» Aim of the task
Scan the records that follow, and whenever a line has the word "perjuicios", copy it.

Material for the task Block Start

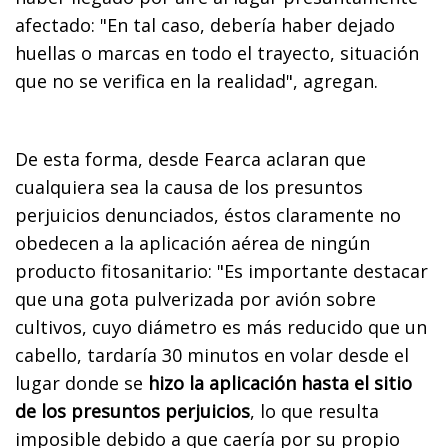
afectado: "En tal caso, debería haber dejado
huellas o marcas en todo el trayecto, situación
que no se verifica en la realidad", agregan.
De esta forma, desde Fearca aclaran que
cualquiera sea la causa de los presuntos
perjuicios denunciados, éstos claramente no
obedecen a la aplicación aérea de ningún
producto fitosanitario: "Es importante destacar
que una gota pulverizada por avión sobre
cultivos, cuyo diámetro es más reducido que un
cabello, tardaría 30 minutos en volar desde el
lugar donde se
hizo la aplicación hasta el sitio
de los presuntos perjuicios
, lo que resulta
imposible debido a que caería por su propio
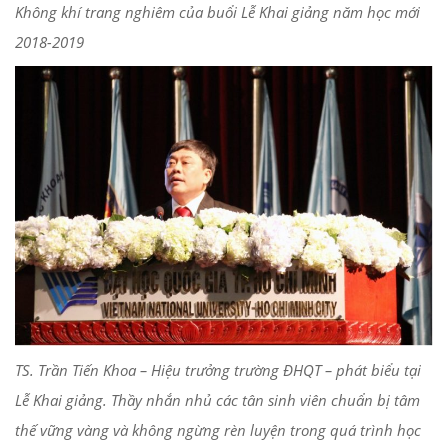
Không khí trang nghiêm của buổi Lễ Khai giảng năm học mới
2018-2019
TS. Trần Tiến Khoa – Hiệu trưởng trường ĐHQT – phát biểu tại
Lễ Khai giảng. Thầy nhắn nhủ các tân sinh viên chuẩn bị tâm
thế vững vàng và không ngừng rèn luyện trong quá trình học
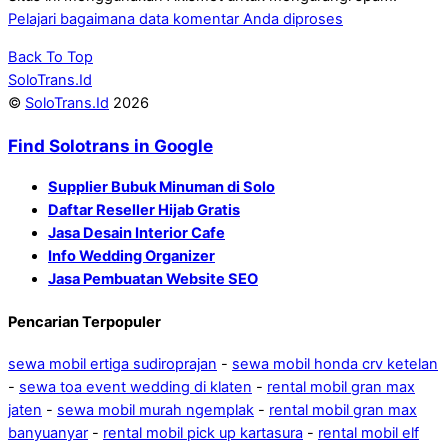
Pelajari bagaimana data komentar Anda diproses
Back To Top
SoloTrans.Id
©
SoloTrans.Id
2026
Find Solotrans in Google
Supplier Bubuk Minuman di Solo
Daftar Reseller Hijab Gratis
Jasa Desain Interior Cafe
Info Wedding Organizer
Jasa Pembuatan Website SEO
Pencarian Terpopuler
sewa mobil ertiga sudiroprajan
-
sewa mobil honda crv ketelan
-
sewa toa event wedding di klaten
-
rental mobil gran max
jaten
-
sewa mobil murah ngemplak
-
rental mobil gran max
banyuanyar
-
rental mobil pick up kartasura
-
rental mobil elf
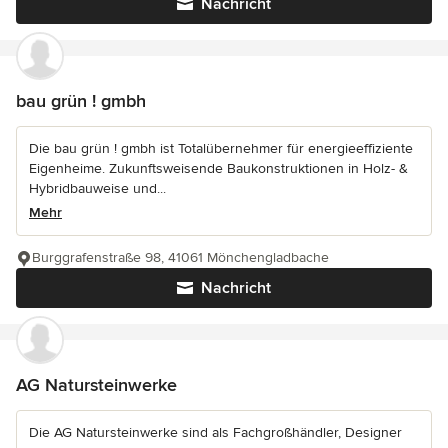
Nachricht
bau grün ! gmbh
Die bau grün ! gmbh ist Totalübernehmer für energieeffiziente
Eigenheime. Zukunftsweisende Baukonstruktionen in Holz- &
Hybridbauweise und...
Mehr
Burggrafenstraße 98, 41061 Mönchengladbache
Nachricht
AG Natursteinwerke
Die AG Natursteinwerke sind als Fachgroßhändler, Designer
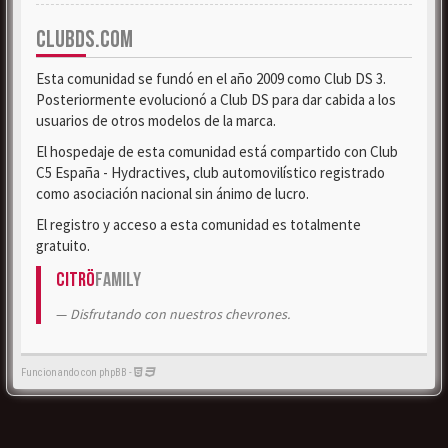
CLUBDS.COM
Esta comunidad se fundó en el año 2009 como Club DS 3.
Posteriormente evolucionó a Club DS para dar cabida a los
usuarios de otros modelos de la marca.
El hospedaje de esta comunidad está compartido con Club
C5 España - Hydractives, club automovilístico registrado
como asociación nacional sin ánimo de lucro.
El registro y acceso a esta comunidad es totalmente
gratuito.
Citrö
Family
Disfrutando con nuestros chevrones.
Funcionando con phpBB -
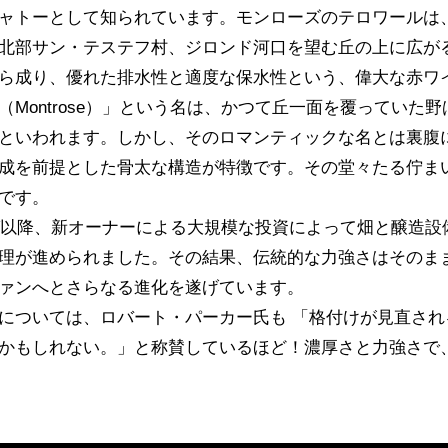
ャトーとして知られています。モンローズのテロワールは
北部サン・テステフ村、ジロンド河口を望む丘の上に広が
ら成り、優れた排水性と適度な保水性という、偉大な赤ワ
（Montrose）」という名は、かつて丘一面を覆ってい
といわれます。しかし、そのロマンティックな名とは裏腹
成を前提とした骨太な構造が特徴です。その堂々たる佇ま
です。
半ば以降、新オーナーによる大規模な投資によって畑と醸造
理が進められました。その結果、伝統的な力強さはそのま
ァンへとさらなる進化を遂げています。
については、ロバート・パーカー氏も 「格付けが見直さ
かもしれない。」と称賛しているほど！濃厚さと力強さで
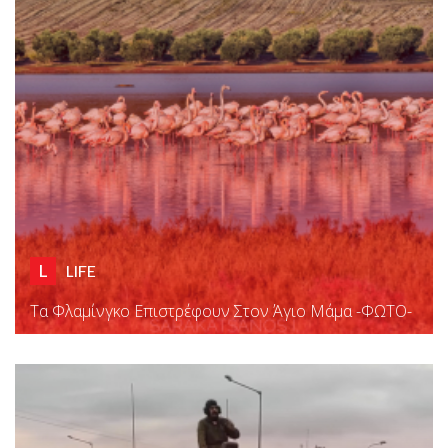
L
LIFE
Τα Φλαμίνγκο Επιστρέφουν Στον Άγιο Μάμα -ΦΩΤΟ-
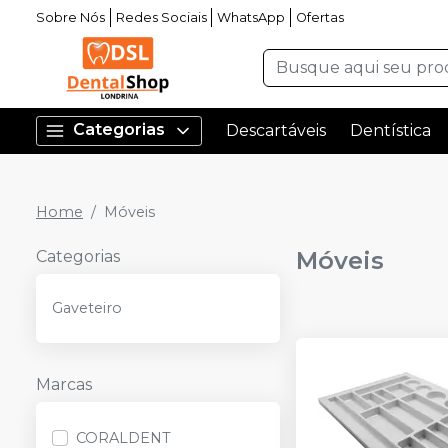
Sobre Nós
Redes Sociais
WhatsApp
Ofertas
Categorias
Descartáveis
Dentística
Home
Móveis
Móveis
Categorias
Gaveteiro
Marcas
CORALDENT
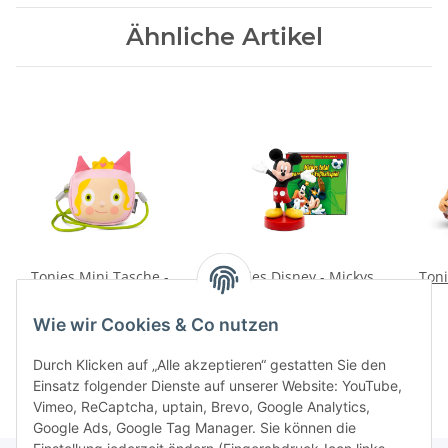
Ähnliche Artikel
Tonies Mini Tasche -
Tonies Disney - Mickys
Toni
Prinzessin
total verrücktes
Fußballspiel
14,99 €
*
16,99 €
*
Wie wir Cookies & Co nutzen
Durch Klicken auf „Alle akzeptieren“ gestatten Sie den
Einsatz folgender Dienste auf unserer Website: YouTube,
Vimeo, ReCaptcha, uptain, Brevo, Google Analytics,
Google Ads, Google Tag Manager. Sie können die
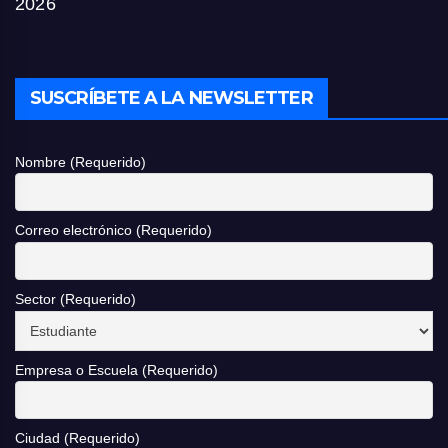
2026
SUSCRÍBETE A LA NEWSLETTER
Nombre (Requerido)
Correo electrónico (Requerido)
Sector (Requerido)
Empresa o Escuela (Requerido)
Ciudad (Requerido)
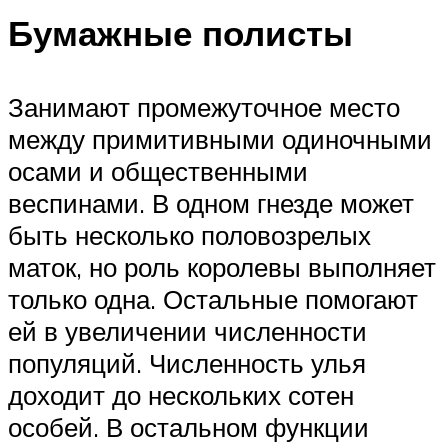
Бумажные полисты
Занимают промежуточное место
между примитивными одиночными
осами и общественными
веспинами. В одном гнезде может
быть несколько половозрелых
маток, но роль королевы выполняет
только одна. Остальные помогают
ей в увеличении численности
популяций. Численность улья
доходит до нескольких сотен
особей. В остальном функции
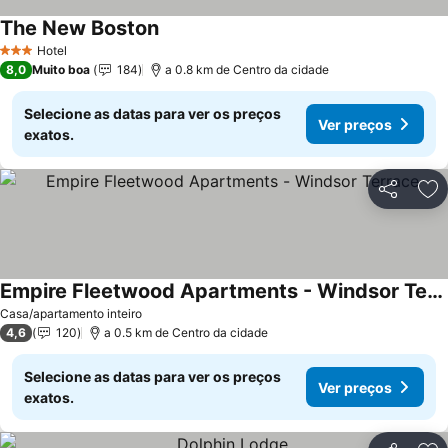
The New Boston
Hotel
3 Estrelas
8,0
Muito boa
184
a 0.8 km de Centro da cidade
Selecione as datas para ver os preços
Ver preços
exatos.
Partilhar
Ad
Empire Fleetwood Apartments - Windsor Terrace
Casa/apartamento inteiro
4,6
120
a 0.5 km de Centro da cidade
Selecione as datas para ver os preços
Ver preços
exatos.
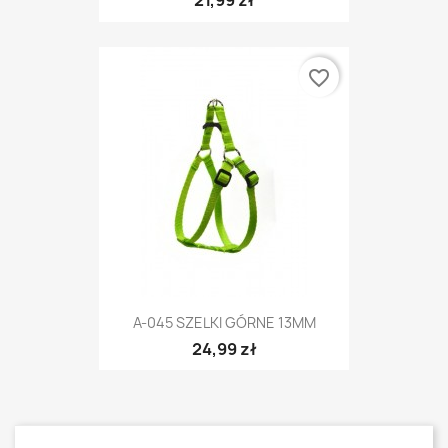
21,99 zł
favorite_border
A-045 SZELKI GÓRNE 13MM
24,99 zł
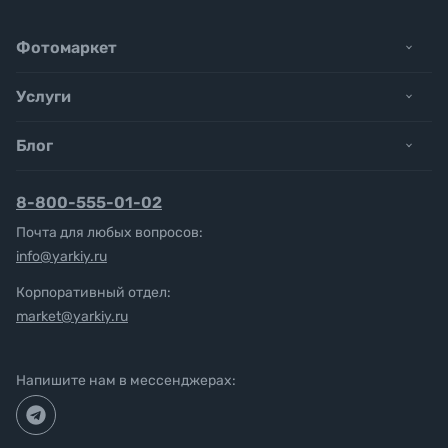
Фотомаркет
Услуги
Блог
8-800-555-01-02
Почта для любых вопросов:
info@yarkiy.ru
Корпоративный отдел:
market@yarkiy.ru
Напишите нам в мессенджерах:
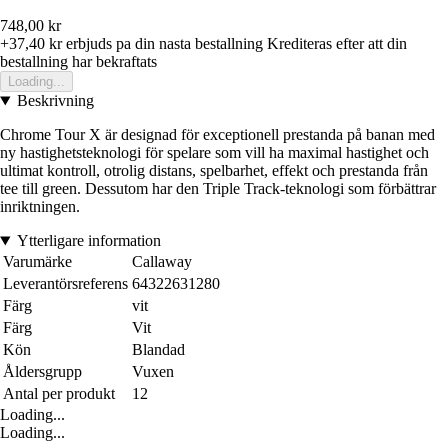
748,00 kr
+37,40 kr
erbjuds pa din nasta bestallning
Krediteras efter att din
bestallning har bekraftats
Loading...
Beskrivning
Chrome Tour X är designad för exceptionell prestanda på banan med
ny hastighetsteknologi för spelare som vill ha maximal hastighet och
ultimat kontroll, otrolig distans, spelbarhet, effekt och prestanda från
tee till green. Dessutom har den Triple Track-teknologi som förbättrar
inriktningen.
Ytterligare information
Varumärke
Callaway
Leverantörsreferens
64322631280
Färg
vit
Färg
Vit
Kön
Blandad
Åldersgrupp
Vuxen
Antal per produkt
12
Loading...
Loading...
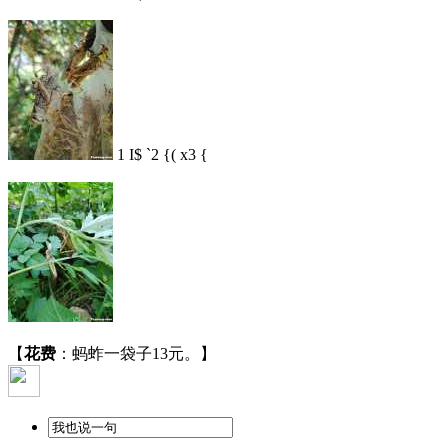
1 I$ `2 {( x3 {
【
花费
：蚂蚱一袋子13元。】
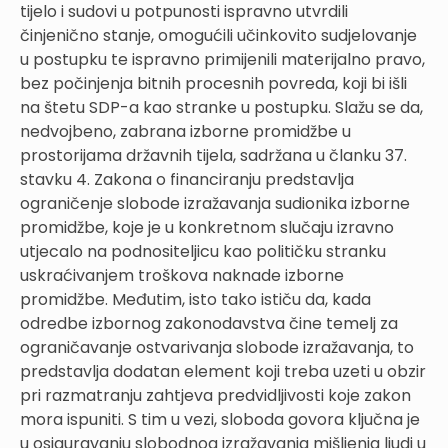
tijelo i sudovi u potpunosti ispravno utvrdili
činjenično stanje, omogućili učinkovito sudjelovanje
u postupku te ispravno primijenili materijalno pravo,
bez počinjenja bitnih procesnih povreda, koji bi išli
na štetu SDP-a kao stranke u postupku. Slažu se da,
nedvojbeno, zabrana izborne promidžbe u
prostorijama državnih tijela, sadržana u članku 37.
stavku 4. Zakona o financiranju predstavlja
ograničenje slobode izražavanja sudionika izborne
promidžbe, koje je u konkretnom slučaju izravno
utjecalo na podnositeljicu kao političku stranku
uskraćivanjem troškova naknade izborne
promidžbe. Međutim, isto tako ističu da, kada
odredbe izbornog zakonodavstva čine temelj za
ograničavanje ostvarivanja slobode izražavanja, to
predstavlja dodatan element koji treba uzeti u obzir
pri razmatranju zahtjeva predvidljivosti koje zakon
mora ispuniti. S tim u vezi, sloboda govora ključna je
u osiguravanju slobodnog izražavanja mišljenja ljudi u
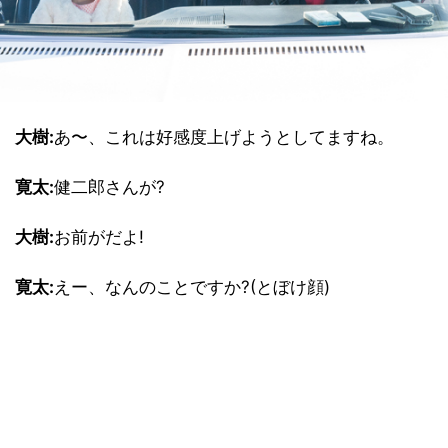
大樹:
あ〜、これは好感度上げようとしてますね。
寛太:
健二郎さんが?
大樹:
お前がだよ!
寛太:
えー、なんのことですか?(とぼけ顔)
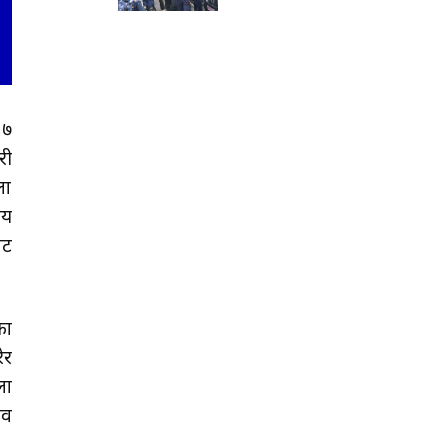
 ७
री
ला
लय
ाट
का
ेर
ला
िव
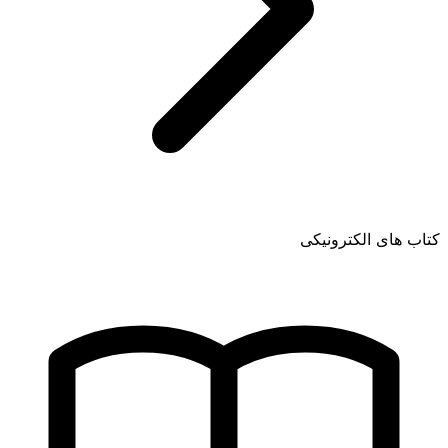
کتاب های الکترونیکی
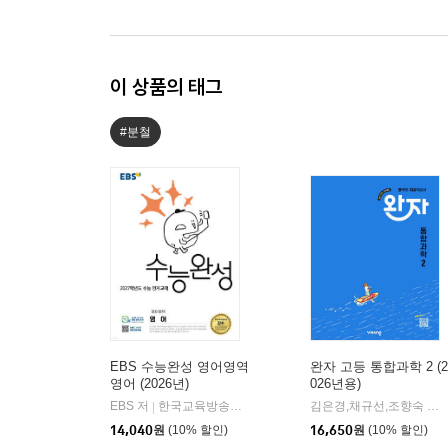
이 상품의 태그
#분철
EBS 수능완성 영어영역
완자 고등 통합과학 2 (2
영어 (2026년)
026년용)
EBS 저
한국교육방송공사
김은경,채규선,조향숙 등저
|
14,040
원
(10% 할인)
16,650
원
(10% 할인)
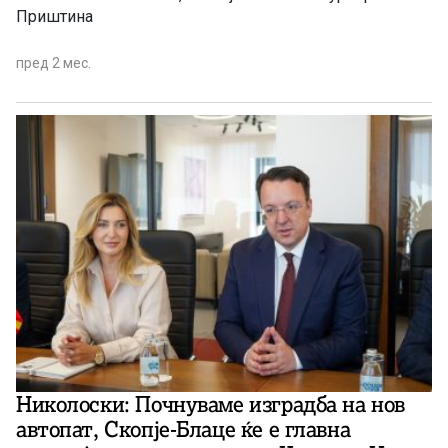
Приштина
пред 2 мес.
Николоски: Почнуваме изградба на нов
автопат, Скопје-Блаце ќе е главна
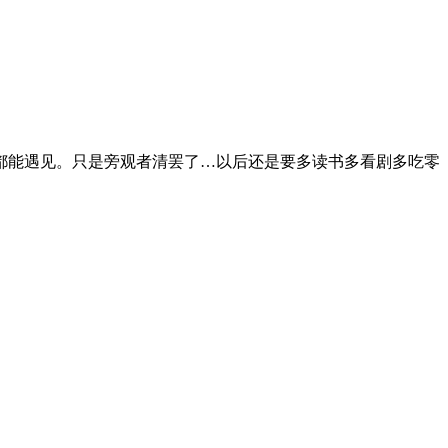
都能遇见。只是旁观者清罢了…以后还是要多读书多看剧多吃零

Material for the task Block End

» Answer section
perjuicios denunciados, éstos claramente no
de los presuntos perjuicios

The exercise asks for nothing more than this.